* [TASK STATEMENT]: Reproduce, exactly and in full, only the lines below from the one containing "BE CREATIVE MEDIA (374, 1275)" through the one containing "[button] (1218, 65)".

** Opening RECORDS FOR THIS EXERCISE block **

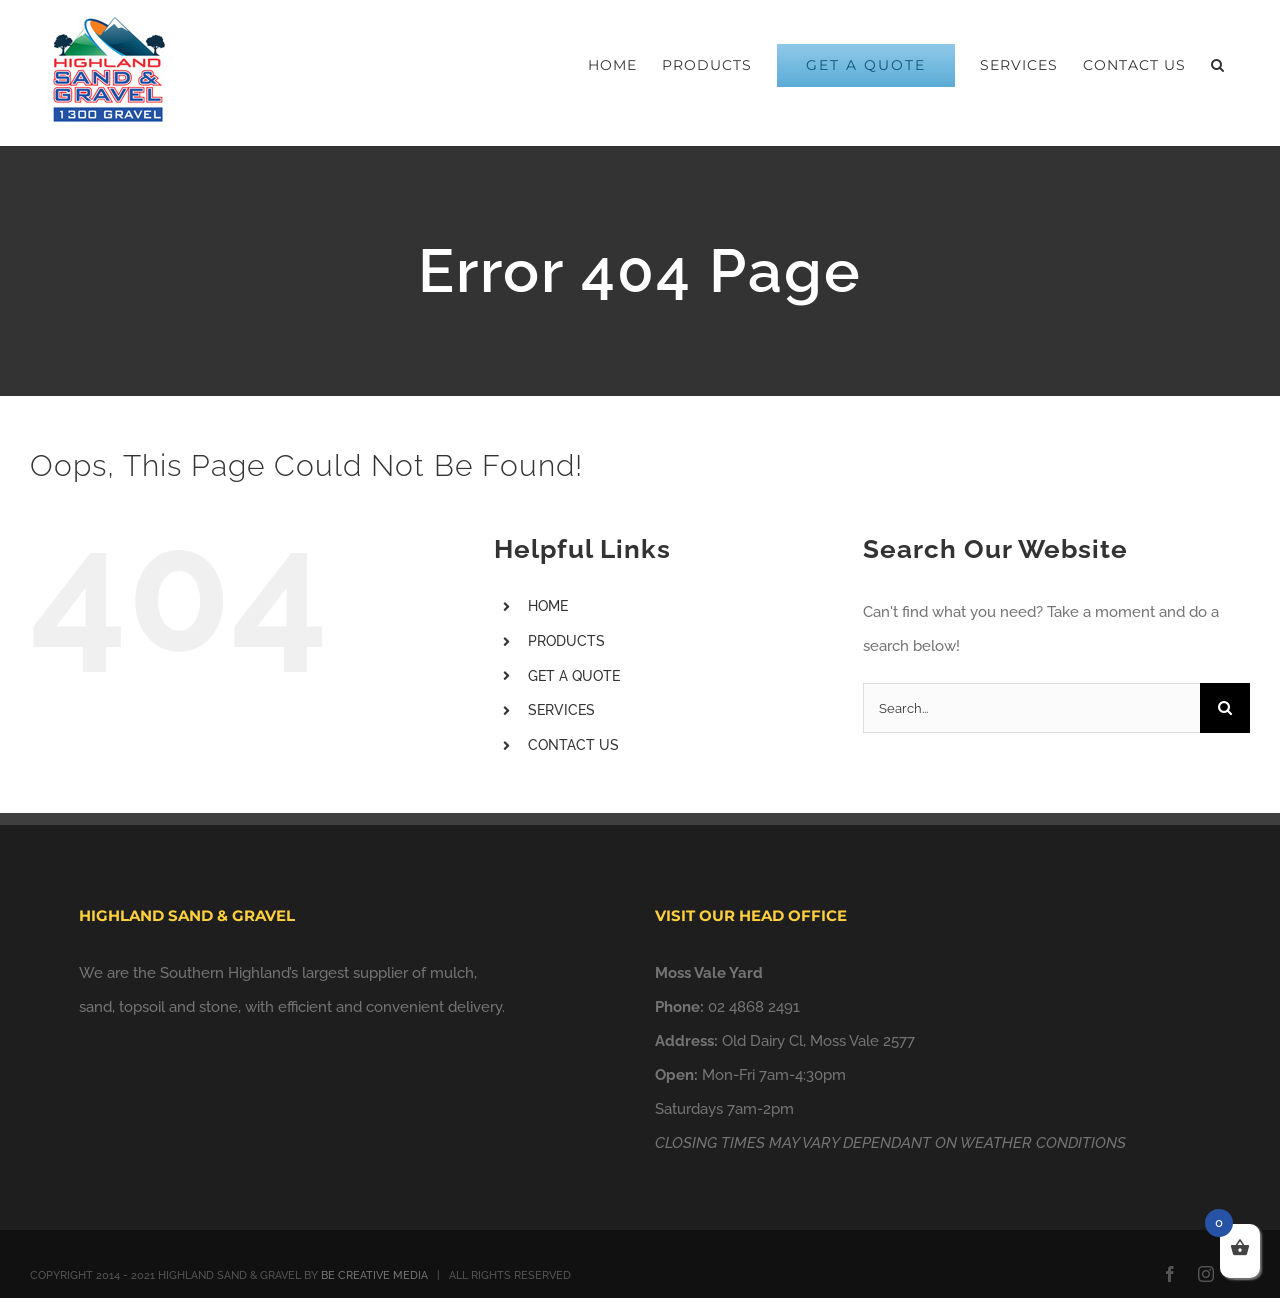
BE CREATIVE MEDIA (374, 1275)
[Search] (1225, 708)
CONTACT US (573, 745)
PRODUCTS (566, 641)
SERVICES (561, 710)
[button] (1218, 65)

** Closing RECORDS FOR THIS EXERCISE block **
** Opening RECORDS FOR THIS EXERCISE block **

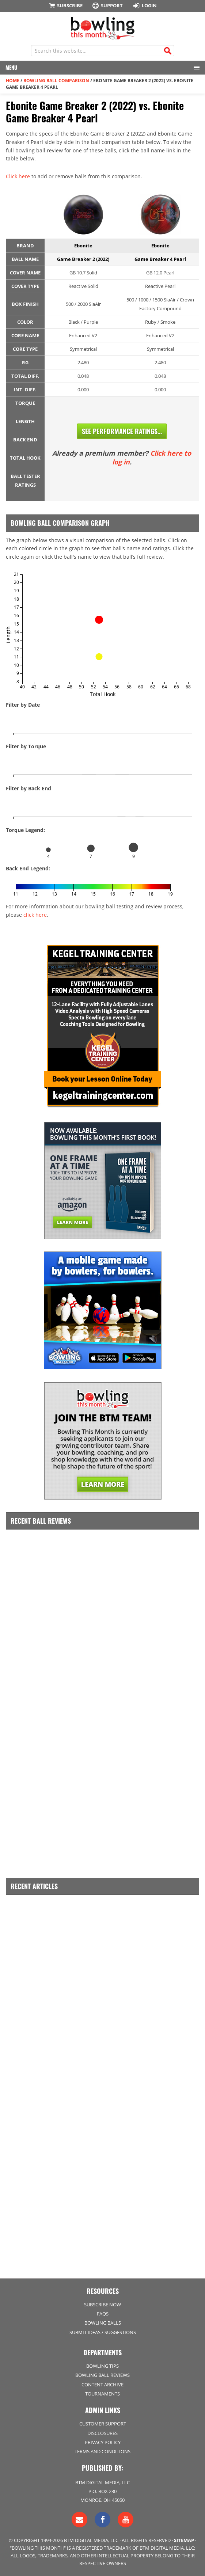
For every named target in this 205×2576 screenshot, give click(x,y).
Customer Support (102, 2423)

** Closing RECORDS FOR THIS EXERCISE block **

* [TASK RESPONSE]:
BE CREATIVE MEDIA (374, 1275)
[Search] (1225, 708)
CONTACT US (573, 745)
PRODUCTS (566, 641)
SERVICES (561, 710)
[button] (1218, 65)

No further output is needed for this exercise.